Atkinson will speak on “Where I am is Who I am: Plotting Spatial Demographics in Renaissance Florence.”
Atkinson’s teaching and scholarship focus on public space, urban history, soundscapes, geography and travel, as well as the architecture and urbanism of late Medieval and Renaissance Italy. His research examines the relationship among sound, space and architecture and their role in the construction of pre-modern urban societies. His current work explores digital visualizations of early modern urban soundscapes through Geographic Information System technology, as well as the visual and sonic cultures of the Indian Ocean. He is also embarking on a project on spatial disorientation in the accounts of Italian travelers and its relationship to the experience and symbolic meaning of urban environments in pre-modern Europe.
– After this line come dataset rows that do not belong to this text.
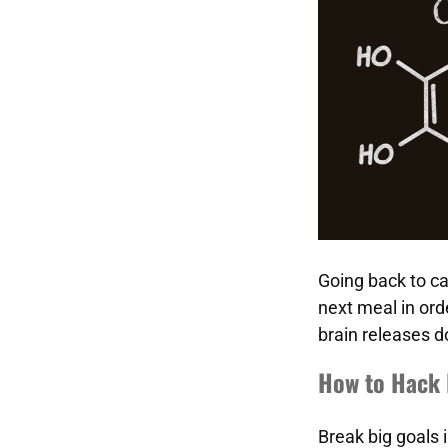
Going back to ca
next meal in orde
brain releases d
How to Hack 
Break big goals 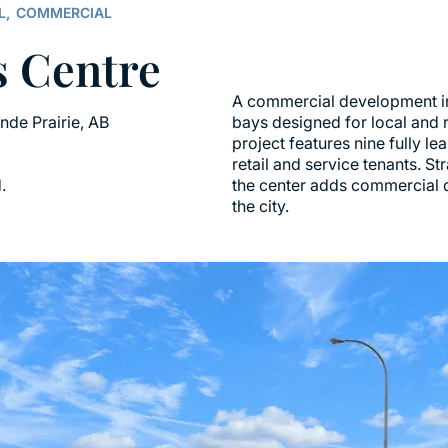
L,
COMMERCIAL
s Centre
A commercial development in 
ande Prairie, AB
bays designed for local and 
project features nine fully l
retail and service tenants. S
.
the center adds commercial d
the city.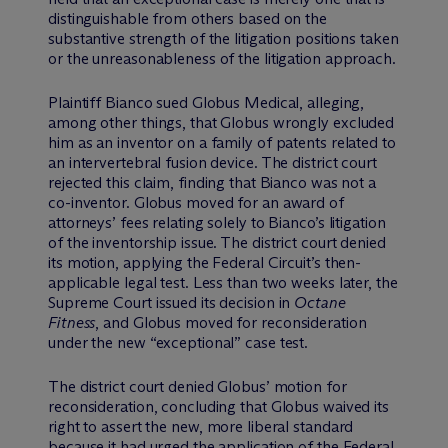
distinguishable from others based on the
substantive strength of the litigation positions taken
or the unreasonableness of the litigation approach.
Plaintiff Bianco sued Globus Medical, alleging,
among other things, that Globus wrongly excluded
him as an inventor on a family of patents related to
an intervertebral fusion device. The district court
rejected this claim, finding that Bianco was not a
co-inventor. Globus moved for an award of
attorneys’ fees relating solely to Bianco’s litigation
of the inventorship issue. The district court denied
its motion, applying the Federal Circuit’s then-
applicable legal test. Less than two weeks later, the
Supreme Court issued its decision in
Octane
Fitness
, and Globus moved for reconsideration
under the new “exceptional” case test.
The district court denied Globus’ motion for
reconsideration, concluding that Globus waived its
right to assert the new, more liberal standard
because it had urged the application of the Federal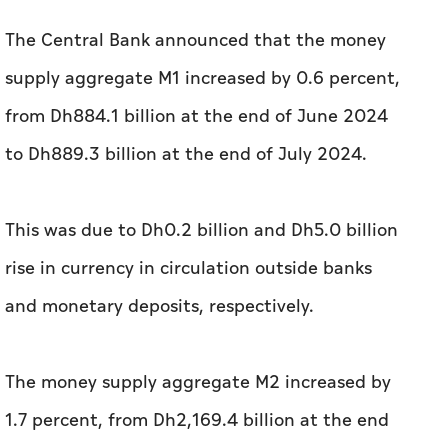
The Central Bank announced that the money
supply aggregate M1 increased by 0.6 percent,
from Dh884.1 billion at the end of June 2024
to Dh889.3 billion at the end of July 2024.
This was due to Dh0.2 billion and Dh5.0 billion
rise in currency in circulation outside banks
and monetary deposits, respectively.
The money supply aggregate M2 increased by
1.7 percent, from Dh2,169.4 billion at the end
Atkinson will also bring two members of his digital humanities team to lecture, teach two classes and conduct intensive digital humanities workshops with Professor George Bent’s Florence As It Was group at W&L. Atkinson and his IT partners have created a simple polygon model of the old city’s central core that was demolished completely in the 1880s. W&L has digital photographs of 19th-century paintings of those buildings. The two groups will map those paintings onto the University of Chicago’s models to create a visual approximation of that key area as it used to look.
“It’s fitting that Niall Atkinson, an innovative architectural historian who thinks deeply and creatively about spaces and the way people use them, comes to W&L as the Pamela Simpson speaker,” said Bent. “Simpson’s dedication to the examination of precisely the same subjects made her an influential member of her field and inspired generations of students to follow in her footsteps. Atkinson’s brilliant employment of reams of material in the Florentine Archives will be a fundamental source of data for historians of the Italian early modern period and has already captured the imaginations of future specialists who understand the power of digital humanities. Atkinson’s concepts, methods and applications will drive the thinking of students and scholars from a wide array of disciplines for years to come.”
The Pamela H. Simpson Endowment for Art, established in 2011, is a permanently endowed fund to support the hosting of distinguished academics and professional visitors to campus to work directly with students and faculty in Washington and Lee’s Department of Art and Art History.
Simpson served on the faculty of Washington and Lee University for 38 years. She was the first female tenure-track professor at W&L and the first female professor to receive an endowed chair.